Chris advised spam-fighting teams to build systems that teams wants to use, exert scaled effort, and aim for faster execution with a tighter feedback loop.
Jieqi Yu and Isaac Fullinwider, members of the Site Integrity team at Facebook, discussed some of the ways Facebook leverages event-based processing and adopt methods that transcend the root cause of spam, such as fake accounts, malware, phishing, etc. Their goal is to aggregate low confidence features into high confidence decisions.
They shared insights about the advantages and challenges of counter-based and cluster-based aggregation techniques to identify anomalies on the Facebook platform. A counter-based strategy, they argued, has lower data storage requirements and can be conducted with a given number of observations. On the other hand, cluster-based aggregation makes it easier to remediate the first observed entities, supports arbitrary groupings, and enables retroactive analysis of new anomalies.
Marcin Pawlowski, a software engineer on the Site Integrity Infrastructure team at Facebook, presented several concepts for building spam-fighting systems: executing rules, aggregating data, and clustering. Effective rules are precise and lead to pure functions while data aggregation and clustering favor approximate values and compactness.
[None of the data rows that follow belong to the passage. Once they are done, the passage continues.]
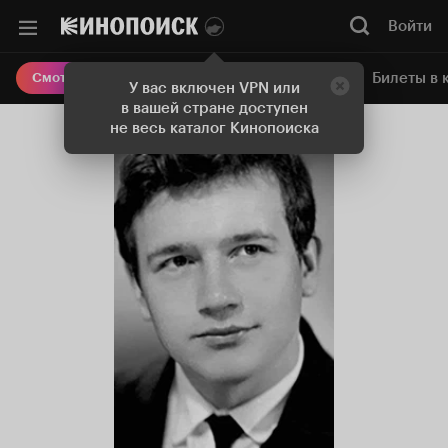
Войти
Онлайн-кинотеатр
Билеты в 
Смотреть кино
У вас включен VPN или
в вашей стране доступен
не весь каталог Кинопоиска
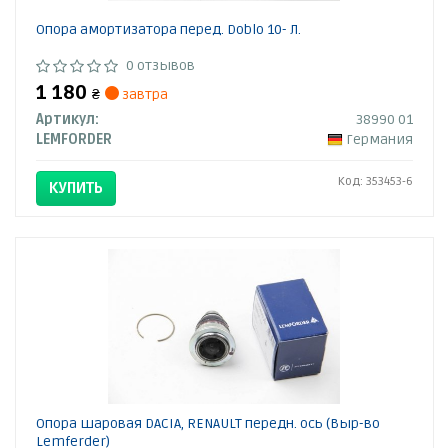
Опора амортизатора перед. Doblo 10- Л.
0 отзывов
1 180
₴
завтра
Артикул:
38990 01
LEMFORDER
Германия
Код: 353453-6
КУПИТЬ
Опора шаровая DACIA, RENAULT передн. ось (Выр-во
Lemferder)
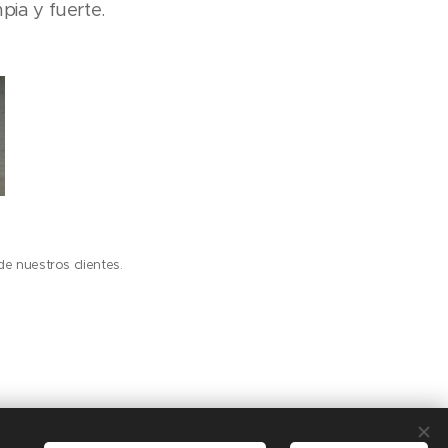
pia y fuerte.
de nuestros clientes.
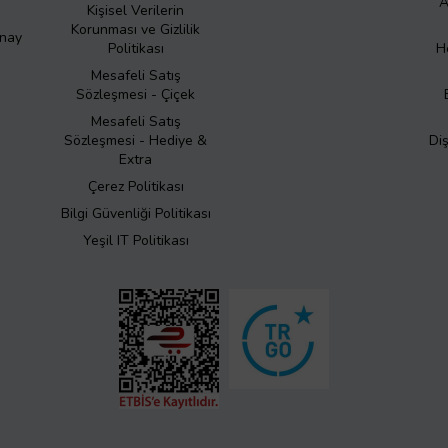
A
Kişisel Verilerin
Korunması ve Gizlilik
Onay
Politikası
H
Mesafeli Satış
Sözleşmesi - Çiçek
Mesafeli Satış
Sözleşmesi - Hediye &
Di
Extra
Çerez Politikası
Bilgi Güvenliği Politikası
Yeşil IT Politikası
Facebook uses Haxl, a Haskell library, to simplify access to remote data with cleaner data-fetching code. Clustering can then be used to aggregate around various features such as photos, text, requests, or code. These clusters are based on similarity and it is often sufficient to cluster features that are simply modifications of each other.
Above all, Marcin advised, when it comes to building spam-fighting infrastructure: simplify, experiment, and move fast (without breaking things).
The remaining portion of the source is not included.